Your objective: All of the data is to be restated word for word.

Records for the task:
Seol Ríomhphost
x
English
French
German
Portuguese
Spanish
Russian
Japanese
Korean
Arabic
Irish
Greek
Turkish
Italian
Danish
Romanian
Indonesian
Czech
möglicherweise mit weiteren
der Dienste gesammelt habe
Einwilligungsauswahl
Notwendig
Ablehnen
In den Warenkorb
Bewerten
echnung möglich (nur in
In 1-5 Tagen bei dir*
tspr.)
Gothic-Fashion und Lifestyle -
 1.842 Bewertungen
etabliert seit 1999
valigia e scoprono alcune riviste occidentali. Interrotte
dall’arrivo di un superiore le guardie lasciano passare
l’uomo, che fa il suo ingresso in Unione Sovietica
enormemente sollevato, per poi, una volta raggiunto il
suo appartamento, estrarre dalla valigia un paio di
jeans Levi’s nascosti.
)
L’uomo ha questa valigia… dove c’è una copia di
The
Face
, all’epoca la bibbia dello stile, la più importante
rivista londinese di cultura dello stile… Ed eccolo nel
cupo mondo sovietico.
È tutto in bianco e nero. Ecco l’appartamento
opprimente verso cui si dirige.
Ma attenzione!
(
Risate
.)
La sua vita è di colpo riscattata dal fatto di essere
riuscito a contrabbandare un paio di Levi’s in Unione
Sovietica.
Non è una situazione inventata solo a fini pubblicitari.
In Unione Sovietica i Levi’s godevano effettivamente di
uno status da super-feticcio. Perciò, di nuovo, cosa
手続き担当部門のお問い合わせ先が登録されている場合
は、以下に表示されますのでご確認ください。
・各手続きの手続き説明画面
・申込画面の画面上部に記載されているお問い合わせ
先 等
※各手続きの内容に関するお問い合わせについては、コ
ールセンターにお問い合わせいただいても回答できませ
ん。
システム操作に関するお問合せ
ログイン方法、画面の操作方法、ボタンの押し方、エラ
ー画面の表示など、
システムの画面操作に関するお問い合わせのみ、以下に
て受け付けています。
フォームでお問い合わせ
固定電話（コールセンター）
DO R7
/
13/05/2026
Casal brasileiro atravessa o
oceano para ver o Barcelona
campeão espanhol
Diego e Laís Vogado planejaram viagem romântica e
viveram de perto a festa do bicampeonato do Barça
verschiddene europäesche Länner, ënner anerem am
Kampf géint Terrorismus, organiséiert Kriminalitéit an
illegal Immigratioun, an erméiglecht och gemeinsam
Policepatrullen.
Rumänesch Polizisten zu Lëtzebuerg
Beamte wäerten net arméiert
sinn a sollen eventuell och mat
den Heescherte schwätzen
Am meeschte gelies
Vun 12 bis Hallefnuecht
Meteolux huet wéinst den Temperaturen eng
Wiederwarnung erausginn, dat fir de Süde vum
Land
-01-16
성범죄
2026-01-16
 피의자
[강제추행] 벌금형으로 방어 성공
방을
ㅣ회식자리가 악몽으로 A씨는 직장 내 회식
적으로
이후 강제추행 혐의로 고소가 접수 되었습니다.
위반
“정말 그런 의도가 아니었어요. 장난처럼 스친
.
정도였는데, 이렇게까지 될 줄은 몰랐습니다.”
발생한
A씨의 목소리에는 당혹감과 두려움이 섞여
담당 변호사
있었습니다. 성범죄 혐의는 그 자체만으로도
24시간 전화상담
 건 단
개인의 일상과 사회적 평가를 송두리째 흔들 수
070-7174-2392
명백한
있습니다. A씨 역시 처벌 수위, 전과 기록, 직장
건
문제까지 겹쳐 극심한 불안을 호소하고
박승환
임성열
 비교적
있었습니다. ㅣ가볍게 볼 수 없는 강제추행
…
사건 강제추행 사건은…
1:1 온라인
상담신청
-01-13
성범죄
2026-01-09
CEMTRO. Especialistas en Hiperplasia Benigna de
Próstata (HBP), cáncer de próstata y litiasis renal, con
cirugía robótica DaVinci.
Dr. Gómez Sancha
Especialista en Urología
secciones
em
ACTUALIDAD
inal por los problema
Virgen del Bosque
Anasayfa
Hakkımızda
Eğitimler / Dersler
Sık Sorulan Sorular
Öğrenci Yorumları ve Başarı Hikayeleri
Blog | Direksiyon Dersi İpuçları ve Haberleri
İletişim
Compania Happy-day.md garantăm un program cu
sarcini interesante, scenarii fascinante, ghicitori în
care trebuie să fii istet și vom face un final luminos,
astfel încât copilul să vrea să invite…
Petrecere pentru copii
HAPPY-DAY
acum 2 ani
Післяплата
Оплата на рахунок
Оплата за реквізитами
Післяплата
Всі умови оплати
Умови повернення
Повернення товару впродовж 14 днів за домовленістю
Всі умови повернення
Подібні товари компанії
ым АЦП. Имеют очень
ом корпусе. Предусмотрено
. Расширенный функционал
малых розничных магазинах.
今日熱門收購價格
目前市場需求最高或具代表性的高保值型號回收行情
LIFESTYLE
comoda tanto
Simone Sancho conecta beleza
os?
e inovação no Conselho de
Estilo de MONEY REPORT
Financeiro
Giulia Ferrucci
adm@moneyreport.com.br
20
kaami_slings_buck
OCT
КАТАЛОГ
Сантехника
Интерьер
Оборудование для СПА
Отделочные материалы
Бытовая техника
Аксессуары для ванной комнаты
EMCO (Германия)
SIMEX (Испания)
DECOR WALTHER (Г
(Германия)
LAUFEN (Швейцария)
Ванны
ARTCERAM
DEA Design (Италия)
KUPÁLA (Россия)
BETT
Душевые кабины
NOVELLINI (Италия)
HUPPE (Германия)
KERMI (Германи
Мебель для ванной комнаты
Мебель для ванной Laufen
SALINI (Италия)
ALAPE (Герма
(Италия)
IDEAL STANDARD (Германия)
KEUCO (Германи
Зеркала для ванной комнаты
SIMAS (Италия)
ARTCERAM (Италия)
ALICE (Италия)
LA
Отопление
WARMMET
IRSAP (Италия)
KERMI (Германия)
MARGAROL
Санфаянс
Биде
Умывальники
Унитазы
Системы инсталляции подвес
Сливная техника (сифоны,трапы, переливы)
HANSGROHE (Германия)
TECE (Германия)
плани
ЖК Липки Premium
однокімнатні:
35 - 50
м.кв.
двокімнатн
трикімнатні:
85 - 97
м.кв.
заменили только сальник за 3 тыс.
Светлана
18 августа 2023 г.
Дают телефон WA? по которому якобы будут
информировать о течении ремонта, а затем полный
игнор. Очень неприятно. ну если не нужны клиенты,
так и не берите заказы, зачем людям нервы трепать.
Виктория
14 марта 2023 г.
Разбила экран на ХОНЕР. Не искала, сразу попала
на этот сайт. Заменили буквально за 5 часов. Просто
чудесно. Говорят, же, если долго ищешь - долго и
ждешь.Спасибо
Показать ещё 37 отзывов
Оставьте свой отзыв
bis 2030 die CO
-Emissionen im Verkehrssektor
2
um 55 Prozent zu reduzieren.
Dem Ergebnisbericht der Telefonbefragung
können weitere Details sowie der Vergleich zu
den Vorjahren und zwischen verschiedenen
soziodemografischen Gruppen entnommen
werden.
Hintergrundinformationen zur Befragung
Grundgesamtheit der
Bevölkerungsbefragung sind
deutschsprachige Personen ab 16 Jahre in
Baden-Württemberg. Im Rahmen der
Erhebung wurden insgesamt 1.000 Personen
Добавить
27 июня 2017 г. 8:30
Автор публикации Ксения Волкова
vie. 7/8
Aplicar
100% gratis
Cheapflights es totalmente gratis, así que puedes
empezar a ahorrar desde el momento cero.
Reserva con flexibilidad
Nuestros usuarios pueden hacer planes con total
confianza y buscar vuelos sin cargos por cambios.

Task answer:
Seol Ríomhphost
x
English
French
German
Portuguese
Spanish
Russian
Japanese
Korean
Arabic
Irish
Greek
Turkish
Italian
Danish
Romanian
Indonesian
Czech
möglicherweise mit weiteren
der Dienste gesammelt habe
Einwilligungsauswahl
Notwendig
Ablehnen
In den Warenkorb
Bewerten
echnung möglich (nur in
In 1-5 Tagen bei dir*
tspr.)
Gothic-Fashion und Lifestyle -
 1.842 Bewertungen
etabliert seit 1999
valigia e scoprono alcune riviste occidentali. Interrotte
dall’arrivo di un superiore le guardie lasciano passare
l’uomo, che fa il suo ingresso in Unione Sovietica
enormemente sollevato, per poi, una volta raggiunto il
suo appartamento, estrarre dalla valigia un paio di
jeans Levi’s nascosti.
)
L’uomo ha questa valigia… dove c’è una copia di
The
Face
, all’epoca la bibbia dello stile, la più importante
rivista londinese di cultura dello stile… Ed eccolo nel
cupo mondo sovietico.
È tutto in bianco e nero. Ecco l’appartamento
opprimente verso cui si dirige.
Ma attenzione!
(
Risate
.)
La sua vita è di colpo riscattata dal fatto di essere
riuscito a contrabbandare un paio di Levi’s in Unione
Sovietica.
Non è una situazione inventata solo a fini pubblicitari.
In Unione Sovietica i Levi’s godevano effettivamente di
uno status da super-feticcio. Perciò, di nuovo, cosa
手続き担当部門のお問い合わせ先が登録されている場合
は、以下に表示されますのでご確認ください。
・各手続きの手続き説明画面
・申込画面の画面上部に記載されているお問い合わせ
先 等
※各手続きの内容に関するお問い合わせについては、コ
ールセンターにお問い合わせいただいても回答できませ
ん。
システム操作に関するお問合せ
ログイン方法、画面の操作方法、ボタンの押し方、エラ
ー画面の表示など、
システムの画面操作に関するお問い合わせのみ、以下に
て受け付けています。
フォームでお問い合わせ
固定電話（コールセンター）
DO R7
/
13/05/2026
Casal brasileiro atravessa o
oceano para ver o Barcelona
campeão espanhol
Diego e Laís Vogado planejaram viagem romântica e
viveram de perto a festa do bicampeonato do Barça
verschiddene europäesche Länner, ënner anerem am
Kampf géint Terrorismus, organiséiert Kriminalitéit an
illegal Immigratioun, an erméiglecht och gemeinsam
Policepatrullen.
Rumänesch Polizisten zu Lëtzebuerg
Beamte wäerten net arméiert
sinn a sollen eventuell och mat
den Heescherte schwätzen
Am meeschte gelies
Vun 12 bis Hallefnuecht
Meteolux huet wéinst den Temperaturen eng
Wiederwarnung erausginn, dat fir de Süde vum
Land
-01-16
성범죄
2026-01-16
 피의자
[강제추행] 벌금형으로 방어 성공
방을
ㅣ회식자리가 악몽으로 A씨는 직장 내 회식
적으로
이후 강제추행 혐의로 고소가 접수 되었습니다.
위반
“정말 그런 의도가 아니었어요. 장난처럼 스친
.
정도였는데, 이렇게까지 될 줄은 몰랐습니다.”
발생한
A씨의 목소리에는 당혹감과 두려움이 섞여
담당 변호사
있었습니다. 성범죄 혐의는 그 자체만으로도
24시간 전화상담
 건 단
개인의 일상과 사회적 평가를 송두리째 흔들 수
070-7174-2392
명백한
있습니다. A씨 역시 처벌 수위, 전과 기록, 직장
건
문제까지 겹쳐 극심한 불안을 호소하고
박승환
임성열
 비교적
있었습니다. ㅣ가볍게 볼 수 없는 강제추행
…
사건 강제추행 사건은…
1:1 온라인
상담신청
-01-13
성범죄
2026-01-09
CEMTRO. Especialistas en Hiperplasia Benigna de
Próstata (HBP), cáncer de próstata y litiasis renal, con
cirugía robótica DaVinci.
Dr. Gómez Sancha
Especialista en Urología
secciones
em
ACTUALIDAD
inal por los problema
Virgen del Bosque
Anasayfa
Hakkımızda
Eğitimler / Dersler
Sık Sorulan Sorular
Öğrenci Yorumları ve Başarı Hikayeleri
Blog | Direksiyon Dersi İpuçları ve Haberleri
İletişim
Compania Happy-day.md garantăm un program cu
sarcini interesante, scenarii fascinante, ghicitori în
care trebuie să fii istet și vom face un final luminos,
astfel încât copilul să vrea să invite…
Petrecere pentru copii
HAPPY-DAY
acum 2 ani
Післяплата
Оплата на рахунок
Оплата за реквізитами
Післяплата
Всі умови оплати
Умови повернення
Повернення товару впродовж 14 днів за домовленістю
Всі умови повернення
Подібні товари компанії
ым АЦП. Имеют очень
ом корпусе. Предусмотрено
. Расширенный функционал
малых розничных магазинах.
今日熱門收購價格
目前市場需求最高或具代表性的高保值型號回收行情
LIFESTYLE
comoda tanto
Simone Sancho conecta beleza
os?
e inovação no Conselho de
Estilo de MONEY REPORT
Financeiro
Giulia Ferrucci
adm@moneyreport.com.br
20
kaami_slings_buck
OCT
КАТАЛОГ
Сантехника
Интерьер
Оборудование для СПА
Отделочные материалы
Бытовая техника
Аксессуары для ванной комнаты
EMCO (Германия)
SIMEX (Испания)
DECOR WALTHER (Г
(Германия)
LAUFEN (Швейцария)
Ванны
ARTCERAM
DEA Design (Италия)
KUPÁLA (Россия)
BETT
Душевые кабины
NOVELLINI (Италия)
HUPPE (Германия)
KERMI (Германи
Мебель для ванной комнаты
Мебель для ванной Laufen
SALINI (Италия)
ALAPE (Герма
(Италия)
IDEAL STANDARD (Германия)
KEUCO (Германи
Зеркала для ванной комнаты
SIMAS (Италия)
ARTCERAM (Италия)
ALICE (Италия)
LA
Отопление
WARMMET
IRSAP (Италия)
KERMI (Германия)
MARGAROL
Санфаянс
Биде
Умывальники
Унитазы
Системы инсталляции подвес
Сливная техника (сифоны,трапы, переливы)
HANSGROHE (Германия)
TECE (Германия)
плани
ЖК Липки Premium
однокімнатні:
35 - 50
м.кв.
двокімнатн
трикімнатні:
85 - 97
м.кв.
заменили только сальник за 3 тыс.
Светлана
18 августа 2023 г.
Дают телефон WA? по которому якобы будут
информировать о течении ремонта, а затем полный
игнор. Очень неприятно. ну если не нужны клиенты,
так и не берите заказы, зачем людям нервы трепать.
Виктория
14 марта 2023 г.
Разбила экран на ХОНЕР. Не искала, сразу попала
на этот сайт. Заменили буквально за 5 часов. Просто
чудесно. Говорят, же, если долго ищешь - долго и
ждешь.Спасибо
Показать ещё 37 отзывов
Оставьте свой отзыв
bis 2030 die CO
-Emissionen im Verkehrssektor
2
um 55 Prozent zu reduzieren.
Dem Ergebnisbericht der Telefonbefragung
können weitere Details sowie der Vergleich zu
den Vorjahren und zwischen verschiedenen
soziodemografischen Gruppen entnommen
werden.
Hintergrundinformationen zur Befragung
Grundgesamtheit der
Bevölkerungsbefragung sind
deutschsprachige Personen ab 16 Jahre in
Baden-Württemberg. Im Rahmen der
Erhebung wurden insgesamt 1.000 Personen
Добавить
27 июня 2017 г. 8:30
Автор публикации Ксения Волкова
vie. 7/8
Aplicar
100% gratis
Cheapflights es totalmente gratis, así que puedes
empezar a ahorrar desde el momento cero.
Reserva con flexibilidad
Nuestros usuarios pueden hacer planes con total
confianza y buscar vuelos sin cargos por cambios.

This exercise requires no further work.